The strategic investment fund at the heart of the EU’s Investment Plan for Europe must “step up” its engagement with institutional investors to facilitate more sustainable infrastructure investment, a €13trn-plus coalition of pension funds and asset managers has said.
The Institutional Investors Group on Climate Change (IIGCC) addressed its call specifically to the investment committee of the European Fund for Strategic Investment (EFSI), the EU’s vehicle for implementing what was initially known as the Juncker Plan.
The IIGCC has previously made a series of recommendations to boost investment in renewable energy and other sustainable infrastructure in Europe through the EFSI.
In a report published yesterday, 20 September, it noted that some of these, such as “robust sustainability criteria” that rule out EU support for new high-carbon projects, have been taken up.
Looking ahead, it said that now the Investment Plan for Europe and the EFSI were in operation, “it is crucial that EFSI’s investment committee steps up its engagement with institutional investors”.
It said the European Investment Bank (EIB), EFSI’s main partner, was playing a “very positive role” in catalysing low-carbon investment and engaging the institutional community.
The IIGCC’s report, on aligning the EU financial system with a transition to low-carbon energy, comes after the European Commission (EC) last week announced that it would double the timespan and financial capacity of the EFSI, with “EFSI2.0” also focusing more on investments in projects contributing to limiting climate warming.
Sustainability ‘relegated’ in CMU
The thrust of the investor group’s report was a call for financial regulation to “enable and facilitate” the real economy shifting to low-carbon, with the IIGCC making wide-ranging recommendations including changes to Solvency II regulation, the EU Emissions Trading Scheme and the EU’s Capital Markets Union (CMU) plan.
On the latter, it said Commission proposals on sustainable investment so far “relegate sustainability considerations to niches within the CMU rather than making them a cornerstone”.
The Commission launched a consultation on long-term and sustainable investment in December 2015, and the IIGCC said it supported “the development of a sustainable CMU action plan” as part of the EC’s review of its CMU proposals.
Specifically, it recommended that the EU’s 2030 climate-energy targets be built into the CMU review.
The investor group also called for “appropriate” treatment of infrastructure as an asset class in insurance and banking regulations (Solvency II and the Capital Requirements Directive, respectively).

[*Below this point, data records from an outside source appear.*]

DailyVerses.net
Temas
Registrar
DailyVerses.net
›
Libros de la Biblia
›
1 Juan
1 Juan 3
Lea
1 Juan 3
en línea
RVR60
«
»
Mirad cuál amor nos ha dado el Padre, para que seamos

This, it said, “should be able to advance the ability of investors to manage their legacy exposure towards high-carbon assets and invest into low-carbon projects and infrastructure corporations”.
However, it said that, while revisions to Solvency II and the Capital Requirements Directive address infrastructure investment “opportunities”, including sustainable infrastructure assets, “it does not of itself improve the way that capital markets assess, price and transfer risks on the side of high-carbon incumbents”.
It therefore called for more transparency about the risks inherent in high-carbon assets, and for rating agencies to better integrate climate risk in ratings.
It acknowledged calls from EU policymakers for pension funds to conduct climate stress-tests and said that, although it supported this in principle, it would be premature to require “mandatory, full stress-testing of asset owners’ climate risk exposure”.
“However,” it added, “basic stress-testing should be encouraged to the extent currently possible.”